--- EXERCISE INPUTS ---

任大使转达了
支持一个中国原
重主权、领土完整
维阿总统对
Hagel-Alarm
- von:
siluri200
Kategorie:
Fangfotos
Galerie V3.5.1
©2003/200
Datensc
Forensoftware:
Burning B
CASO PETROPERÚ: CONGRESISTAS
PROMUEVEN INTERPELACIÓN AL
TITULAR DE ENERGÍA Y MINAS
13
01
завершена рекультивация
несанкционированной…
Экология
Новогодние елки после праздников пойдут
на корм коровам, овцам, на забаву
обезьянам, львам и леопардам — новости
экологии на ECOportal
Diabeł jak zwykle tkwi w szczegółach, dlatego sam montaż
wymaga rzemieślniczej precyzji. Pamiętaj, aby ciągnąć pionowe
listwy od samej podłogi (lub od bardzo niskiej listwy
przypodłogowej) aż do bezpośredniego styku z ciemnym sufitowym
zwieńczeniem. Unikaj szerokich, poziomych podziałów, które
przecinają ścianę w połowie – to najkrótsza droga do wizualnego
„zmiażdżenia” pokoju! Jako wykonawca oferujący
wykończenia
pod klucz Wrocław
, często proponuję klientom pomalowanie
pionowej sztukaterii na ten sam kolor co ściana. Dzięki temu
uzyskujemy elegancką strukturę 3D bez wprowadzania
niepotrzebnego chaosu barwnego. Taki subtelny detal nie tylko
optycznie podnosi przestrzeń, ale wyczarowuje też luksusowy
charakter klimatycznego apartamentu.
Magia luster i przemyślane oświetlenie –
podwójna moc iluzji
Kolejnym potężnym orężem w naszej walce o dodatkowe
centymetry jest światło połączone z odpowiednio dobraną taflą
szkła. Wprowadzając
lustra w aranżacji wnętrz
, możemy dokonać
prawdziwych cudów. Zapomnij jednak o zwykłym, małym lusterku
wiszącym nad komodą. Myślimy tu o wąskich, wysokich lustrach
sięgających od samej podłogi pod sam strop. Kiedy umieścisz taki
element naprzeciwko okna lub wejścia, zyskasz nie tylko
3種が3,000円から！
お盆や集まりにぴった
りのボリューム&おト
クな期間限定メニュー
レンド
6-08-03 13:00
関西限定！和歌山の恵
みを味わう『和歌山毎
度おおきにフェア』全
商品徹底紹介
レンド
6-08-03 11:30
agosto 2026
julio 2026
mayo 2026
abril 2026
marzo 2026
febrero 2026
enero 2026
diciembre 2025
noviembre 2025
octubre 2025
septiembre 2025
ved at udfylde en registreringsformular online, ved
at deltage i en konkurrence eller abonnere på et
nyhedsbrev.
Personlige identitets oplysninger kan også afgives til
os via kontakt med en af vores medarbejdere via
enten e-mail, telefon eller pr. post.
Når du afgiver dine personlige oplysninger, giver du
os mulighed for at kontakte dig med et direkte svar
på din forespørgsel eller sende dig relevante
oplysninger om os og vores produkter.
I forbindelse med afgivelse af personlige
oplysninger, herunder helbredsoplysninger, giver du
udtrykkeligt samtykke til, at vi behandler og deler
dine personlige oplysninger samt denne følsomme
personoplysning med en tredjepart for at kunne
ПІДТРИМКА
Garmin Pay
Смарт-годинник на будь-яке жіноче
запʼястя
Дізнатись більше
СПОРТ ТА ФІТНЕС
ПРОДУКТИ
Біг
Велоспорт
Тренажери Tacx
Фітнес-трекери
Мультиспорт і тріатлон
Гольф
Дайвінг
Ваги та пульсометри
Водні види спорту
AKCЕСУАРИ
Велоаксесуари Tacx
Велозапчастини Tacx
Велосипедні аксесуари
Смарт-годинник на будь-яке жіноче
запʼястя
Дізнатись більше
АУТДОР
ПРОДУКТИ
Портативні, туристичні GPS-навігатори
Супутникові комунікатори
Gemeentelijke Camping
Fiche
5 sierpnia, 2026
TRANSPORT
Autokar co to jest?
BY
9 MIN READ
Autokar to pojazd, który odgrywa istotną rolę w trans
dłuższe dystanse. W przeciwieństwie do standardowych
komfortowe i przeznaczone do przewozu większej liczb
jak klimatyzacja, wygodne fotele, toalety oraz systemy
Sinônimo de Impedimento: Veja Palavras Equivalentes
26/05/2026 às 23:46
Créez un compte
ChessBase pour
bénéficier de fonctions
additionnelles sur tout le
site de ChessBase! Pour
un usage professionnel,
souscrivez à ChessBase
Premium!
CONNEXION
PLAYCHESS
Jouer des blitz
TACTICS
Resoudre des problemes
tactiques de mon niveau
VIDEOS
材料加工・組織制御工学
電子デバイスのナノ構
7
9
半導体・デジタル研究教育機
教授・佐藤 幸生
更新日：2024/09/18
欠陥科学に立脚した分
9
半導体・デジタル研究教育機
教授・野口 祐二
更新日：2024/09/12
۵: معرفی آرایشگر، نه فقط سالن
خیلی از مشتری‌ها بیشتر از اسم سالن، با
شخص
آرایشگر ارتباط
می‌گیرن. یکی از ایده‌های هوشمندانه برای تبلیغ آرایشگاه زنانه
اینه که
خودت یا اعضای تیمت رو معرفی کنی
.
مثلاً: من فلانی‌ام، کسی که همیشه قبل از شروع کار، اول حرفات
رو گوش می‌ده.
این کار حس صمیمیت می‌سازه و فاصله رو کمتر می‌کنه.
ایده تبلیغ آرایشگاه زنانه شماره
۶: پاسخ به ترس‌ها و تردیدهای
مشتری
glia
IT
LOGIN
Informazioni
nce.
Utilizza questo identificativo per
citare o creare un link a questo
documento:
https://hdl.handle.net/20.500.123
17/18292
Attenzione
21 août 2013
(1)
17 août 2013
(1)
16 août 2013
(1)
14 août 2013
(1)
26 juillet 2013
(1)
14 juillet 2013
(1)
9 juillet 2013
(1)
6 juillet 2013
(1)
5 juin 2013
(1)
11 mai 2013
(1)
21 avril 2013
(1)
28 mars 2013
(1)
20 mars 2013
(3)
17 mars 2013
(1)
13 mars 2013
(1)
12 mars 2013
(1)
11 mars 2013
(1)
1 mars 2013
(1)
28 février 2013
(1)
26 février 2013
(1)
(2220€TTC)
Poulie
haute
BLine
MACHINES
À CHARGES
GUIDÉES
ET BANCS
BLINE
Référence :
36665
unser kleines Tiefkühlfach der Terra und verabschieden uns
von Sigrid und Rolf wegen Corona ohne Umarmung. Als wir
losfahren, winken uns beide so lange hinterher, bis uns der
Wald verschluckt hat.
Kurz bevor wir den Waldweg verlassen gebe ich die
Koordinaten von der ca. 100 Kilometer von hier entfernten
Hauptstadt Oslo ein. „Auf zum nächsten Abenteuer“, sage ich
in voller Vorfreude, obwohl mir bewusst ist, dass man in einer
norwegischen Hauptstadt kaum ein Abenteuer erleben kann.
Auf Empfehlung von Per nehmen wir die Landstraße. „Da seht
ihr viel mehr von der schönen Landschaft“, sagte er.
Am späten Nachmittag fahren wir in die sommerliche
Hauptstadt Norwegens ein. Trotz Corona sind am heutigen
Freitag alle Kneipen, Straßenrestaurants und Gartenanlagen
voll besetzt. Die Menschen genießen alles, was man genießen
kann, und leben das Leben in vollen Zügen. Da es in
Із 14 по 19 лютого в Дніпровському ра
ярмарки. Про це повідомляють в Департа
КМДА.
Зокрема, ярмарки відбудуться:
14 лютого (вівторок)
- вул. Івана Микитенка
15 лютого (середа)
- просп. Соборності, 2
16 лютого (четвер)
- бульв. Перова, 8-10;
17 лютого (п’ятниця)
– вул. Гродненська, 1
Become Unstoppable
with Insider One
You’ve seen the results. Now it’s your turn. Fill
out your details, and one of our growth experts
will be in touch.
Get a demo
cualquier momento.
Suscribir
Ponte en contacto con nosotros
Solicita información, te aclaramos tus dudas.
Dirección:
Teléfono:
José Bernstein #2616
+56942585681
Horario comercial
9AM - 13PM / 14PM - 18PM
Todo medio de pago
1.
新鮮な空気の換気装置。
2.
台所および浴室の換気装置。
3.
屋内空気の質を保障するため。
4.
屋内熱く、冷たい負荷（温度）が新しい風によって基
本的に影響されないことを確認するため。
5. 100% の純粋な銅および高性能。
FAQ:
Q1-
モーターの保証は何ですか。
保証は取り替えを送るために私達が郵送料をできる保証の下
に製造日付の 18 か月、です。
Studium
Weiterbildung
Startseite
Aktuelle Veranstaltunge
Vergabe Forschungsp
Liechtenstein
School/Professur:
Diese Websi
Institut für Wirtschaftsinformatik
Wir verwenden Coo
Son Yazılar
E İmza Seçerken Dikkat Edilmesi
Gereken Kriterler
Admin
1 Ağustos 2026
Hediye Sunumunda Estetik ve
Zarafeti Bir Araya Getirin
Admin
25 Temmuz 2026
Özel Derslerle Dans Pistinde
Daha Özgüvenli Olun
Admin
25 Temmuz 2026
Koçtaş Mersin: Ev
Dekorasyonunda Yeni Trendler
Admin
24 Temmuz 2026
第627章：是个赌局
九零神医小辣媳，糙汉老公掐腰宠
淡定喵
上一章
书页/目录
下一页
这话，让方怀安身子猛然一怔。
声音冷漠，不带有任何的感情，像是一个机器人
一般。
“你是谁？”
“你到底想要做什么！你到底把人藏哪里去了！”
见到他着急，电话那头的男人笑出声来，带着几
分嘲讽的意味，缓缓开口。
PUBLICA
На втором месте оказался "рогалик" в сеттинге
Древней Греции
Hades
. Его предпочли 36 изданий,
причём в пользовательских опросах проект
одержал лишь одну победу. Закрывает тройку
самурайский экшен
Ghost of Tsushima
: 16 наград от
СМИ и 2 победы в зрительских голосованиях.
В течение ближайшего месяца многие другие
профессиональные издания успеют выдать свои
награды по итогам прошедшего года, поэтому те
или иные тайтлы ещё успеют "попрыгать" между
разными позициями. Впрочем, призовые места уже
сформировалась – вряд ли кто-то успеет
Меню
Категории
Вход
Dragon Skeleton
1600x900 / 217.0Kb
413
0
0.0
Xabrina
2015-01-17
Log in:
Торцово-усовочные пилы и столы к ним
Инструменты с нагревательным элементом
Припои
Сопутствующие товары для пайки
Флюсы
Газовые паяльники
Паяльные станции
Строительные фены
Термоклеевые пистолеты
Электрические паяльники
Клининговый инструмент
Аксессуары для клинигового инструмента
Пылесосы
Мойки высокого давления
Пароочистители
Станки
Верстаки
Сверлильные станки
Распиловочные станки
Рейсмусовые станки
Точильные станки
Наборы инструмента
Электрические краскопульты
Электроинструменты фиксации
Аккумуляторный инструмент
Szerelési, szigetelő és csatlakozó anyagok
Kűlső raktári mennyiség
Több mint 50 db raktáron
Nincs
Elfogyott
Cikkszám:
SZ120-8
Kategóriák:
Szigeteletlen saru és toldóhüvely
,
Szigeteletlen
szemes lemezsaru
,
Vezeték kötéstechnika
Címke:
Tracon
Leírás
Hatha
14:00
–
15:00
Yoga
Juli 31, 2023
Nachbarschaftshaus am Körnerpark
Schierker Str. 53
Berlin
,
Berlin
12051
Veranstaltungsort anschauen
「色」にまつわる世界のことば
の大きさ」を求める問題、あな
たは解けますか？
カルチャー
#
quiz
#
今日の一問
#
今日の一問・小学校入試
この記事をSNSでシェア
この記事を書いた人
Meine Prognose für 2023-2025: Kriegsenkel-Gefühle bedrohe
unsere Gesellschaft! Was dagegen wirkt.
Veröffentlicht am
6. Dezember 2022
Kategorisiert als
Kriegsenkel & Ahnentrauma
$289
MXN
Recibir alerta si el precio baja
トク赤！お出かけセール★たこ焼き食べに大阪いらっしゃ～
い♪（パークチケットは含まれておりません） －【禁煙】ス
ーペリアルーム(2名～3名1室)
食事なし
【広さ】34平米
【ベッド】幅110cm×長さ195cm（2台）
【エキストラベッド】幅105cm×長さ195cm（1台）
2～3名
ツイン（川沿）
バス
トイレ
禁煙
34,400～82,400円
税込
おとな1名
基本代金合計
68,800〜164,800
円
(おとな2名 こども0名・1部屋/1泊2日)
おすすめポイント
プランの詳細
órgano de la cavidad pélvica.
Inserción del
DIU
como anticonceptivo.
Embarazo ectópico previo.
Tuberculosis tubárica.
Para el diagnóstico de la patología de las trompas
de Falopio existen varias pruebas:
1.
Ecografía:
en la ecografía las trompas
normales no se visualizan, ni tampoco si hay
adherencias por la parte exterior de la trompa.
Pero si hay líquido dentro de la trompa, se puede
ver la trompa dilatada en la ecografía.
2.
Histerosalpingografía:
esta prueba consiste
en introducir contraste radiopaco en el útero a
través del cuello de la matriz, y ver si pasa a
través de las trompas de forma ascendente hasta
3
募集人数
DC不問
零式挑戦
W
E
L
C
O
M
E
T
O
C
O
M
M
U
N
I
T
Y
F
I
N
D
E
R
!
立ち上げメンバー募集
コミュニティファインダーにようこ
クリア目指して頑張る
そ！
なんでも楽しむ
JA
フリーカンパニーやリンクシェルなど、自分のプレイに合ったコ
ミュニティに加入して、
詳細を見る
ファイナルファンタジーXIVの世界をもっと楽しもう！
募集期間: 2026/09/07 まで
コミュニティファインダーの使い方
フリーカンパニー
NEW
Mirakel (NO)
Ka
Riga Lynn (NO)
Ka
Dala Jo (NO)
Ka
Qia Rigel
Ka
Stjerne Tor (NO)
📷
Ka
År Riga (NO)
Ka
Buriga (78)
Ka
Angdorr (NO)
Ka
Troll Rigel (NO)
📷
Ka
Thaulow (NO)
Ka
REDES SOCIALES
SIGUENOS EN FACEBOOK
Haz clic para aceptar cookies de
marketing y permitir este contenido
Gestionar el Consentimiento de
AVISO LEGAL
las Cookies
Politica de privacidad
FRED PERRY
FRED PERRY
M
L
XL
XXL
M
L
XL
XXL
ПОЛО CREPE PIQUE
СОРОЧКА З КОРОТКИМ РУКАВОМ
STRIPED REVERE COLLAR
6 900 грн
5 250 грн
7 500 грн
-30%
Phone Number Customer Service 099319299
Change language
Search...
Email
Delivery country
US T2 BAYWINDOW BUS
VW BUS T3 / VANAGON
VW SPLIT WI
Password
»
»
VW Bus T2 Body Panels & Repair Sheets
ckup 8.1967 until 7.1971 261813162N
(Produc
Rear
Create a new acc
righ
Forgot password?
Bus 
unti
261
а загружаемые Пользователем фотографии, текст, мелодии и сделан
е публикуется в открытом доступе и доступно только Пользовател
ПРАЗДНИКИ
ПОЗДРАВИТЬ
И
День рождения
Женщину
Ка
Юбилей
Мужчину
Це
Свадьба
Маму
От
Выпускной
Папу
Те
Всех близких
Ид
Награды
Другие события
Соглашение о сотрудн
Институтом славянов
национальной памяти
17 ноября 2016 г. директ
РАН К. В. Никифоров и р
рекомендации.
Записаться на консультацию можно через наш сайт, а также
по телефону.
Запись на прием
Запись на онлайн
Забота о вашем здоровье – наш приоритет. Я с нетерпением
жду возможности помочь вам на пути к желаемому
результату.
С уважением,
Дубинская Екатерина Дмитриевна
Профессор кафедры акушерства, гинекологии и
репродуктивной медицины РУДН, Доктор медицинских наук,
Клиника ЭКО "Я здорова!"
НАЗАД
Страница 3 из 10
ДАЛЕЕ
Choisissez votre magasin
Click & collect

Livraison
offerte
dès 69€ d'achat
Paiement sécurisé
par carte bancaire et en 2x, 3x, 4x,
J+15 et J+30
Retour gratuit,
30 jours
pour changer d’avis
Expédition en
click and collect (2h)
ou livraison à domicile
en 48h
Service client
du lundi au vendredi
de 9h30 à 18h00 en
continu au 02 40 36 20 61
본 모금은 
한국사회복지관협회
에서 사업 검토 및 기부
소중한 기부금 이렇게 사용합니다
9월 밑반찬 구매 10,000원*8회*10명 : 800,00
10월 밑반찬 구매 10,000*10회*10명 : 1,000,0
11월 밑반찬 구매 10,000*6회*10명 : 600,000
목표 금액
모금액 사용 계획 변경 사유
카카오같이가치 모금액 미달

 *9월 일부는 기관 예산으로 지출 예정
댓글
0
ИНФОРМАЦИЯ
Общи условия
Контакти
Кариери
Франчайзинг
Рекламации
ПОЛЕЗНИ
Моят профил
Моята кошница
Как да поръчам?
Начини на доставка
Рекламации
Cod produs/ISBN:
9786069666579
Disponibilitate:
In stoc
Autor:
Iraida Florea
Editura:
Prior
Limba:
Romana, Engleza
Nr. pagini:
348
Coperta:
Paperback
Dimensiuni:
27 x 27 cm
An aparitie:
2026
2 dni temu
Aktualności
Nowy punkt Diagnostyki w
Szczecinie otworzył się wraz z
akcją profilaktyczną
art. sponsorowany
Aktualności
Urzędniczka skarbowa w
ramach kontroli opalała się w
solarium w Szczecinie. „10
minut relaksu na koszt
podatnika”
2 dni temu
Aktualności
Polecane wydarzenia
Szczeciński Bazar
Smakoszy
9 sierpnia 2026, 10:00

---

AIM OF THE EXERCISE »
What you give back must be the stretch above, starting at the line with "PROMUEVEN INTERPELACIÓN AL" and ending at the line with "uzyskujemy elegancką strukturę", copied exactly.

WRITTEN ANSWER »
PROMUEVEN INTERPELACIÓN AL
TITULAR DE ENERGÍA Y MINAS
13
01
завершена рекультивация
несанкционированной…
Экология
Новогодние елки после праздников пойдут
на корм коровам, овцам, на забаву
обезьянам, львам и леопардам — новости
экологии на ECOportal
Diabeł jak zwykle tkwi w szczegółach, dlatego sam montaż
wymaga rzemieślniczej precyzji. Pamiętaj, aby ciągnąć pionowe
listwy od samej podłogi (lub od bardzo niskiej listwy
przypodłogowej) aż do bezpośredniego styku z ciemnym sufitowym
zwieńczeniem. Unikaj szerokich, poziomych podziałów, które
przecinają ścianę w połowie – to najkrótsza droga do wizualnego
„zmiażdżenia” pokoju! Jako wykonawca oferujący
wykończenia
pod klucz Wrocław
, często proponuję klientom pomalowanie
pionowej sztukaterii na ten sam kolor co ściana. Dzięki temu
uzyskujemy elegancką strukturę 3D bez wprowadzania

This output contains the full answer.